Provided records:
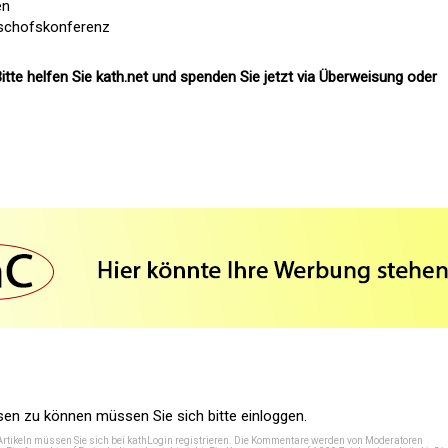
en
ischofskonferenz
itte helfen Sie kath.net und spenden Sie jetzt via Überweisung oder
n zu können müssen Sie sich bitte einloggen.
Artikeln müssen Sie sich bei
kathLogin registrieren
. Die Kommentare werden von Moderatoren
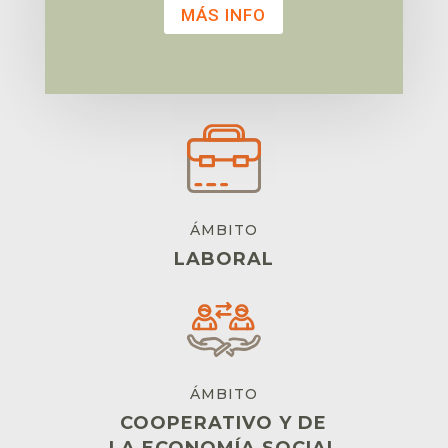
MÁS INFO
ÁMBITO
LABORAL
ÁMBITO
COOPERATIVO Y DE
LA ECONOMÍA SOCIAL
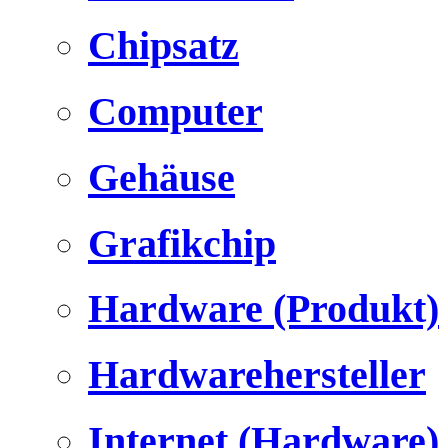
Chipsatz
Computer
Gehäuse
Grafikchip
Hardware (Produkt)
Hardwarehersteller
Internet (Hardware)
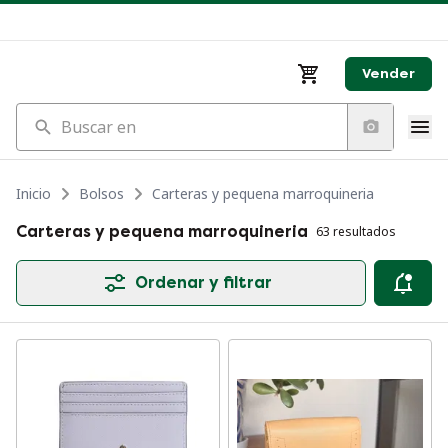
Vender
Buscar en
Inicio
Bolsos
Carteras y pequena marroquineria
Carteras y pequena marroquineria
63 resultados
Ordenar y filtrar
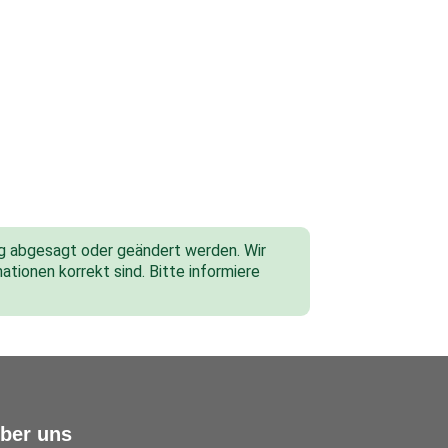
tig abgesagt oder geändert werden. Wir
ationen korrekt sind. Bitte informiere
ber uns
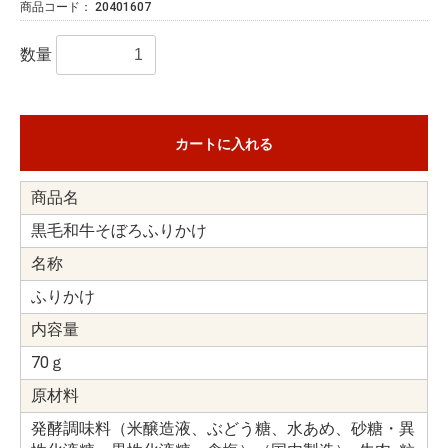
商品コード：
20401607
数量
カートに入れる
商品名
黒毛和牛そぼろふりかけ
名称
ふりかけ
内容量
70ｇ
原材料
発酵調味料（米醸造液、ぶどう糖、水あめ、砂糖・異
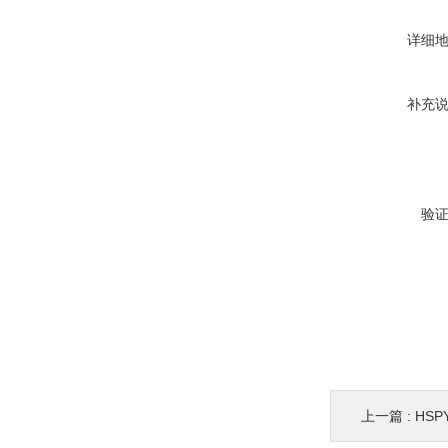
详细
补充
验
上一篇 :
HSP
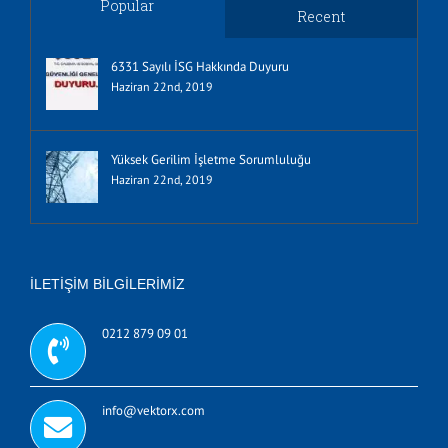
Popular
Recent
6331 Sayılı İSG Hakkında Duyuru
Haziran 22nd, 2019
Yüksek Gerilim İşletme Sorumluluğu
Haziran 22nd, 2019
İLETIŞIM BILGILERIMIZ
0212 879 09 01
info@vektorx.com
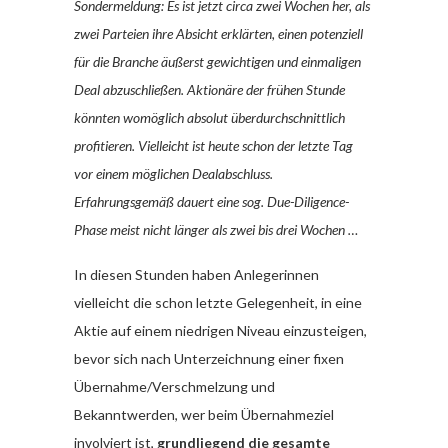
Sondermeldung: Es ist jetzt circa zwei Wochen her, als
zwei Parteien ihre Absicht erklärten, einen potenziell
für die Branche äußerst gewichtigen und einmaligen
Deal abzuschließen. Aktionäre der frühen Stunde
könnten womöglich absolut überdurchschnittlich
profitieren. Vielleicht ist heute schon der letzte Tag
vor einem möglichen Dealabschluss.
Erfahrungsgemäß dauert eine sog. Due-Diligence-
Phase meist nicht länger als zwei bis drei Wochen …
In diesen Stunden haben Anlegerinnen
vielleicht die schon letzte Gelegenheit, in eine
Aktie auf einem niedrigen Niveau einzusteigen,
bevor sich nach Unterzeichnung einer fixen
Übernahme/Verschmelzung und
Bekanntwerden, wer beim Übernahmeziel
involviert ist,
grundliegend die gesamte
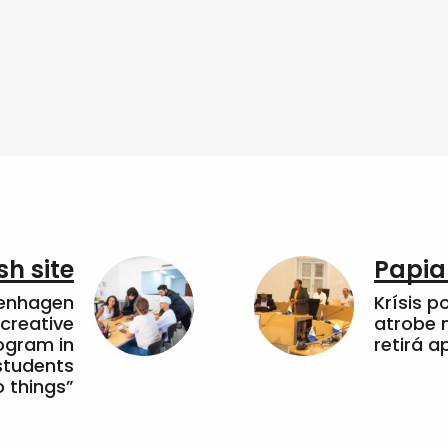
sh site
Papia
penhagen
Krísis p
 creative
atrobe n
ogram in
retirá 
students
 things”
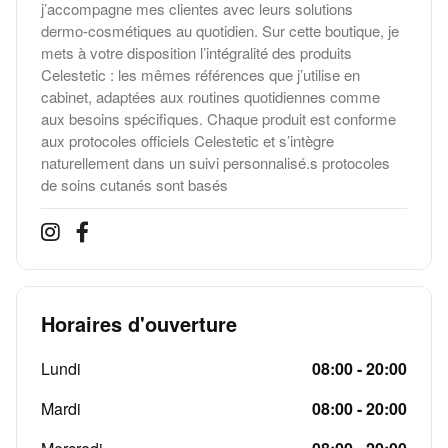
j’accompagne mes clientes avec leurs solutions
dermo‑cosmétiques au quotidien. Sur cette boutique, je
mets à votre disposition l’intégralité des produits
Celestetic : les mêmes références que j’utilise en
cabinet, adaptées aux routines quotidiennes comme
aux besoins spécifiques. Chaque produit est conforme
aux protocoles officiels Celestetic et s’intègre
naturellement dans un suivi personnalisé.s protocoles
de soins cutanés sont basés
Horaires d'ouverture
Lundi
08:00 - 20:00
Mardi
08:00 - 20:00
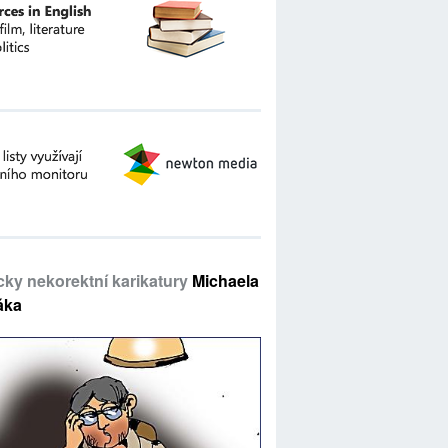
icky nekorektní karikatury
Michaela
áka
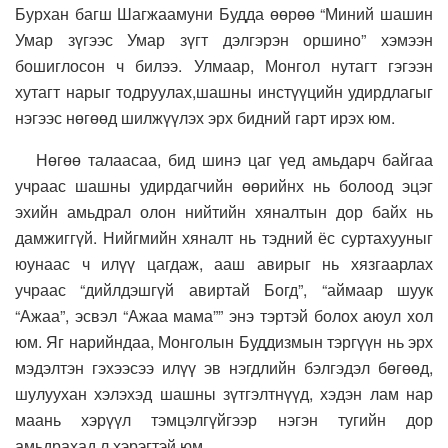
Бурхан багш Шагжаамуни Будда өөрөө “Миний шашин
Умар зүгээс Умар зүгт дэлгэрэн оршино” хэмээн
бошиглосон ч билээ. Улмаар, Монгол нутагт гэгээн
хутагт нарыг тодруулах,шашны инстүүцийн удирдлагыг
нэгээс нөгөөд шилжүүлэх эрх бидний гарт ирэх юм.
Нөгөө талаасаа, бид шинэ цаг үед амьдарч байгаа
учраас шашны удирдагчийн өөрийнх нь болоод эцэг
эхийн амьдрал олон нийтийн хяналтын дор байх нь
дамжиггүй. Нийгмийн хяналт нь тэдний ёс суртахууныг
юунаас ч илүү цагдаж, ааш авирыг нь хязгаарлах
учраас “дийлдэшгүй авиртай Богд”, “аймаар шуук
“Ажаа”, эсвэл “Ажаа мама”” энэ тэртэй болох аюул хол
юм. Яг нарийндаа, Монголын Буддизмын тэргүүн нь эрх
мэдэлтэн гэхээсээ илүү эв нэгдлийн бэлгэдэл бөгөөд,
шулуухан хэлэхэд шашны зүтгэлтнүүд, хэдэн лам нар
маань хэрүүл тэмцэлгүйгээр нэгэн тугийн дор
амьдрахад л хэрэгтэй юм.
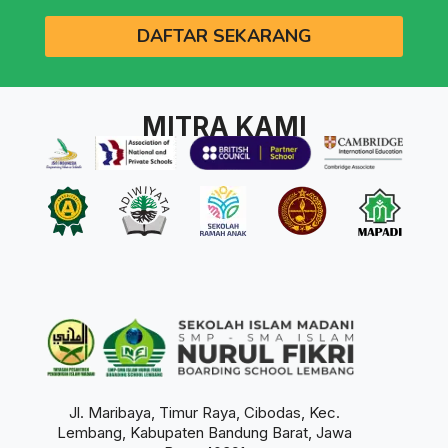
DAFTAR SEKARANG
MITRA KAMI
Jl. Maribaya, Timur Raya, Cibodas, Kec.
Lembang, Kabupaten Bandung Barat, Jawa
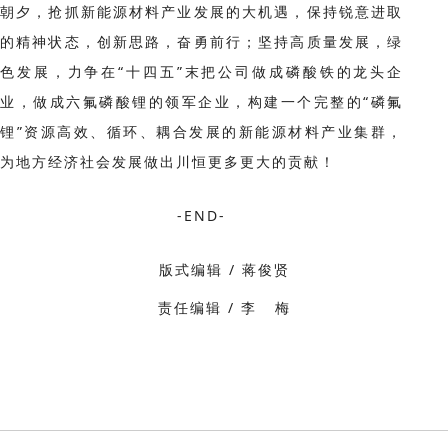
朝夕，抢抓新能源材料产业发展的大机遇，保持锐意进取
的精神状态，创新思路，奋勇前行；坚持高质量发展，绿
色发展，力争在“十四五”末把公司做成磷酸铁的龙头企
业，做成六氟磷酸锂的领军企业，构建一个完整的“磷氟
锂”资源高效、循环、耦合发展的新能源材料产业集群，
为地方经济社会发展做出川恒更多更大的贡献！
-END-
版式编辑 / 蒋俊贤
责任编辑 / 李 梅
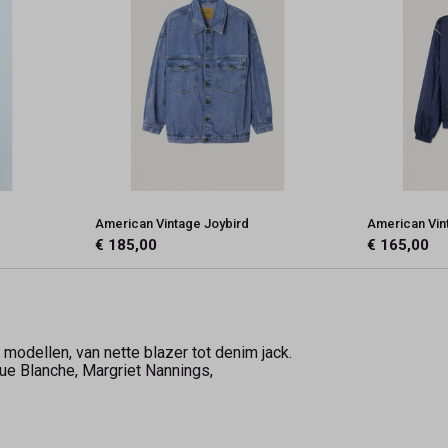
American Vintage Joybird
American Vin
€ 185,00
€ 165,00
modellen, van nette blazer tot denim jack.
Rue Blanche, Margriet Nannings,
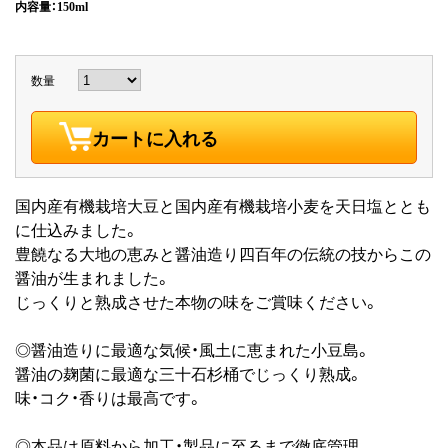
内容量：150ml
数量
カートに入れる
国内産有機栽培大豆と国内産有機栽培小麦を天日塩ととも
に仕込みました。
豊饒なる大地の恵みと醤油造り四百年の伝統の技からこの
醤油が生まれました。
じっくりと熟成させた本物の味をご賞味ください。
◎醤油造りに最適な気候・風土に恵まれた小豆島。
醤油の麹菌に最適な三十石杉桶でじっくり熟成。
味・コク・香りは最高です。
◎本品は原料から加工・製品に至るまで徹底管理。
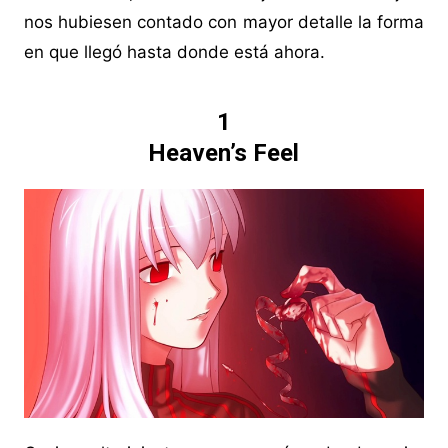
nos hubiesen contado con mayor detalle la forma
en que llegó hasta donde está ahora.
1
Heaven’s Feel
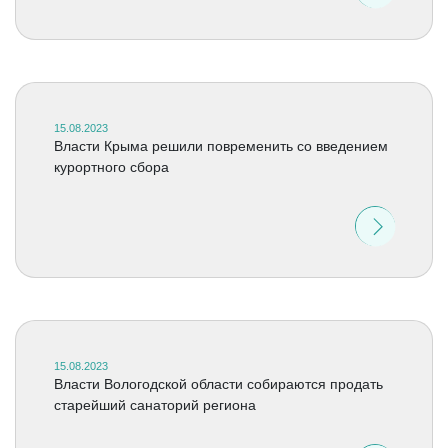
15.08.2023
Власти Крыма решили повременить со введением
курортного сбора
15.08.2023
Власти Вологодской области собираются продать
старейший санаторий региона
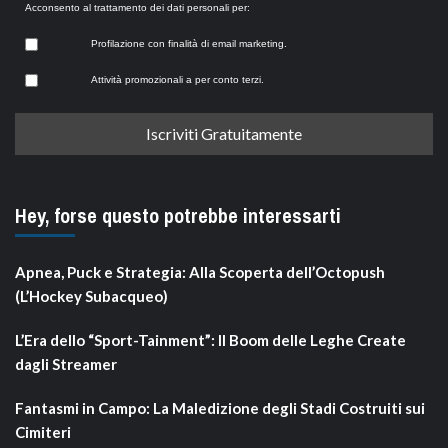
Acconsento al trattamento dei dati personali per:
Profilazione con finalità di email marketing.
Attività promozionali a per conto terzi.
Hey, forse questo potrebbe interessarti
Apnea, Puck e Strategia: Alla Scoperta dell’Octopush
(L’Hockey Subacqueo)
L’Era dello “Sport-Tainment”: Il Boom delle Leghe Create
dagli Streamer
Fantasmi in Campo: La Maledizione degli Stadi Costruiti sui
Cimiteri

What is expected: Transcribe the entries word for word, without their pictures.

Result below:
en
ischofskonferenz
itte helfen Sie kath.net und spenden Sie jetzt via Überweisung oder
n zu können müssen Sie sich bitte einloggen.
Artikeln müssen Sie sich bei
kathLogin registrieren
. Die Kommentare werden von Moderatoren
MÁS INFO
ÁMBITO
LABORAL
ÁMBITO
COOPERATIVO Y DE
LA ECONOMÍA SOCIAL
Chipsatz
Computer
Gehäuse
Grafikchip
Hardware (Produkt)
Hardwarehersteller
Internet (Hardware)
Vender
Buscar en
Inicio
Bolsos
Carteras y pequena marroquineria
Carteras y pequena marroquineria
63 resultados
Ordenar y filtrar
tig abgesagt oder geändert werden. Wir
ationen korrekt sind. Bitte informiere
ber uns
商品コード：
20401607
数量
カートに入れる
商品名
黒毛和牛そぼろふりかけ
名称
ふりかけ
内容量
70ｇ
原材料
発酵調味料（米醸造液、ぶどう糖、水あめ、砂糖・異
详细
补充
验
上一篇 :
HSP
Popular
Recent
6331 Sayılı İSG Hakkında Duyuru
Haziran 22nd, 2019
Yüksek Gerilim İşletme Sorumluluğu
Haziran 22nd, 2019
İLETIŞIM BILGILERIMIZ
0212 879 09 01
info@vektorx.com
Sondermeldung: Es ist jetzt circa zwei Wochen her, als
zwei Parteien ihre Absicht erklärten, einen potenziell
für die Branche äußerst gewichtigen und einmaligen
Deal abzuschließen. Aktionäre der frühen Stunde
könnten womöglich absolut überdurchschnittlich
profitieren. Vielleicht ist heute schon der letzte Tag
vor einem möglichen Dealabschluss.
Erfahrungsgemäß dauert eine sog. Due-Diligence-
Phase meist nicht länger als zwei bis drei Wochen …
In diesen Stunden haben Anlegerinnen
vielleicht die schon letzte Gelegenheit, in eine
Aktie auf einem niedrigen Niveau einzusteigen,
bevor sich nach Unterzeichnung einer fixen
Übernahme/Verschmelzung und
Bekanntwerden, wer beim Übernahmeziel
involviert ist,
grundliegend die gesamte
sh site
Papia
penhagen
Krísis p
 creative
atrobe n
ogram in
retirá 
students
 things”
j’accompagne mes clientes avec leurs solutions
dermo‑cosmétiques au quotidien. Sur cette boutique, je
mets à votre disposition l’intégralité des produits
Celestetic : les mêmes références que j’utilise en
cabinet, adaptées aux routines quotidiennes comme
aux besoins spécifiques. Chaque produit est conforme
aux protocoles officiels Celestetic et s’intègre
naturellement dans un suivi personnalisé.s protocoles
de soins cutanés sont basés
Horaires d'ouverture
Lundi
08:00 - 20:00
Mardi
08:00 - 20:00
icky nekorektní karikatury
Michaela
áka
Бурхан багш Шагжаамуни Будда өөрөө “Миний шашин
Умар зүгээс Умар зүгт дэлгэрэн оршино” хэмээн
бошиглосон ч билээ. Улмаар, Монгол нутагт гэгээн
хутагт нарыг тодруулах,шашны инстүүцийн удирдлагыг
нэгээс нөгөөд шилжүүлэх эрх бидний гарт ирэх юм.
Нөгөө талаасаа, бид шинэ цаг үед амьдарч байгаа
учраас шашны удирдагчийн өөрийнх нь болоод эцэг
эхийн амьдрал олон нийтийн хяналтын дор байх нь
дамжиггүй. Нийгмийн хяналт нь тэдний ёс суртахууныг
юунаас ч илүү цагдаж, ааш авирыг нь хязгаарлах
учраас “дийлдэшгүй авиртай Богд”, “аймаар шуук
“Ажаа”, эсвэл “Ажаа мама”” энэ тэртэй болох аюул хол
юм. Яг нарийндаа, Монголын Буддизмын тэргүүн нь эрх
мэдэлтэн гэхээсээ илүү эв нэгдлийн бэлгэдэл бөгөөд,
шулуухан хэлэхэд шашны зүтгэлтнүүд, хэдэн лам нар
маань хэрүүл тэмцэлгүйгээр нэгэн тугийн дор
амьдрахад л хэрэгтэй юм.
DAFTAR SEKARANG
MITRA KAMI
Jl. Maribaya, Timur Raya, Cibodas, Kec.
Lembang, Kabupaten Bandung Barat, Jawa
朝夕，抢抓新能源材料产业发展的大机遇，保持锐意进取
的精神状态，创新思路，奋勇前行；坚持高质量发展，绿
色发展，力争在“十四五”末把公司做成磷酸铁的龙头企
业，做成六氟磷酸锂的领军企业，构建一个完整的“磷氟
锂”资源高效、循环、耦合发展的新能源材料产业集群，
为地方经济社会发展做出川恒更多更大的贡献！
-END-
版式编辑 / 蒋俊贤
责任编辑 / 李 梅
American Vintage Joybird
American Vin
€ 185,00
€ 165,00
modellen, van nette blazer tot denim jack.
Rue Blanche, Margriet Nannings,
内容量：150ml
数量
カートに入れる
国内産有機栽培大豆と国内産有機栽培小麦を天日塩ととも
に仕込みました。
豊饒なる大地の恵みと醤油造り四百年の伝統の技からこの
醤油が生まれました。
じっくりと熟成させた本物の味をご賞味ください。
◎醤油造りに最適な気候・風土に恵まれた小豆島。
醤油の麹菌に最適な三十石杉桶でじっくり熟成。
味・コク・香りは最高です。
◎本品は原料から加工・製品に至るまで徹底管理。
nos hubiesen contado con mayor detalle la forma
en que llegó hasta donde está ahora.
1
Heaven’s Feel
15.08.2023
Власти Крыма решили повременить со введением
курортного сбора
15.08.2023
Власти Вологодской области собираются продать
старейший санаторий региона
Acconsento al trattamento dei dati personali per:
Profilazione con finalità di email marketing.
Attività promozionali a per conto terzi.
Hey, forse questo potrebbe interessarti
Apnea, Puck e Strategia: Alla Scoperta dell’Octopush
(L’Hockey Subacqueo)
L’Era dello “Sport-Tainment”: Il Boom delle Leghe Create
dagli Streamer
Fantasmi in Campo: La Maledizione degli Stadi Costruiti sui
Cimiteri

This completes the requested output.